It was then I asked myself: when was the last time I was uncomfortable?

I like my job. I get along with my family. My routines are solid. I’ve built a life with almost no discomfort.

Does this mean I’ve stopped growing as a person?

This dangerous line of thinking that has led me to where I am now — preparing for a multi-day backpacking trip through southern Utah.

Instead of the usual New Year’s resolutions of exercising more, eating fewer treats, reading more books, I resolved to put myself in uncomfortable situations. Not the kind where I’m seated next to a pervert at a wedding or wearing a bikini at the pool with my kids, but the kind that pushes me physically and mentally. I’ve gone a little dormant since turning 40, conveniently forgetting that I can still do hard things.

While on my journey for discomfort, I don’t have to be miserable. I’m not a monk. I bought a lightweight backpack, soon to be weighted down with a sleeping bag, sleeping pad, dehydrated “meals” and a wag bag — the name of which is wildly misleading. I won’t go into detail except to say BLM should stand for “bowels movements not allowed”.
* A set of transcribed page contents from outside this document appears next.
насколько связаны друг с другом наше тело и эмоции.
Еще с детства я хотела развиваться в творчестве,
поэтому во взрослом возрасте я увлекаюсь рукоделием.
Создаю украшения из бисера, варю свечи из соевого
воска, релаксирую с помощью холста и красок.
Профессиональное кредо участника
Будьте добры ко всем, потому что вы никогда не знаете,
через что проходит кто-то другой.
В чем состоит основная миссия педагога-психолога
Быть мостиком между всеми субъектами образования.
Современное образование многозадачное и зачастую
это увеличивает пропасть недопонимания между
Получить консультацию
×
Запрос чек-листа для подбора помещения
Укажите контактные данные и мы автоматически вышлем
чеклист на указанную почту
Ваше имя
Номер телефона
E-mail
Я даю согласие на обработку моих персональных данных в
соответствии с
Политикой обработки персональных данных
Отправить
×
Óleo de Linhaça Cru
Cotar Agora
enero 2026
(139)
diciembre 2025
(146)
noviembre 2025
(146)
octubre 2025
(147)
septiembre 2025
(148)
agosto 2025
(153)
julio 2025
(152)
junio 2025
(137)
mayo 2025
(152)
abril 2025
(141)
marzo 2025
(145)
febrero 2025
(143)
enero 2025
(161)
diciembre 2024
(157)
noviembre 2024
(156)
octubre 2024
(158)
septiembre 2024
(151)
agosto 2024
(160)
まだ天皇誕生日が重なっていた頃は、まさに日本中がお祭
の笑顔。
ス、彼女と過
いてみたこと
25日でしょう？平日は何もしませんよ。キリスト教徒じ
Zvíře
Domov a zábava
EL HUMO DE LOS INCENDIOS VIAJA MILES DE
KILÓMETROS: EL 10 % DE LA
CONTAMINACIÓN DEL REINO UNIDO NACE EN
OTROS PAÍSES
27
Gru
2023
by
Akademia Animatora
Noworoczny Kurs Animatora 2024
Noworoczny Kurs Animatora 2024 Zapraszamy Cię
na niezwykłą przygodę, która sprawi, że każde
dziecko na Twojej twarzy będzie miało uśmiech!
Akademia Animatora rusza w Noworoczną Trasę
Alan, the man who fitted me for the pack at R.E.I, was thrilled to learn I was going on my first backpacking trip. His enthusiasm would have been more comforting had he not said, with unsettling sincerity, “You’re going to feel things you’ve never felt before.” It remains unclear whether that was encouragement or a warning.

Soon we’ll trek south for three nights of camping after three days of hiking in solitude, except for the fact my two teenage sons invited themselves along. I’m grateful, because nothing pairs better with personal growth than teenagers pointing out everything you’re doing wrong while being deeply embarrassed by your existence. My discomfort will be their entertainment.

Still, I’m excited for them to see me struggle as I attempt something new and persevere in the end, most likely looking like Grizzly Adams.

We’re lucky to live in a place where outdoor recreation is king, where people casually speed-run mountain peaks before dinner. Which makes it slightly embarrassing that this is my first backpacking trip and that I’m this nervous about it. But discomfort is relative. For some people, it’s summiting a peak. For me, it’s voluntarily carrying my entire life on my back into the wilderness.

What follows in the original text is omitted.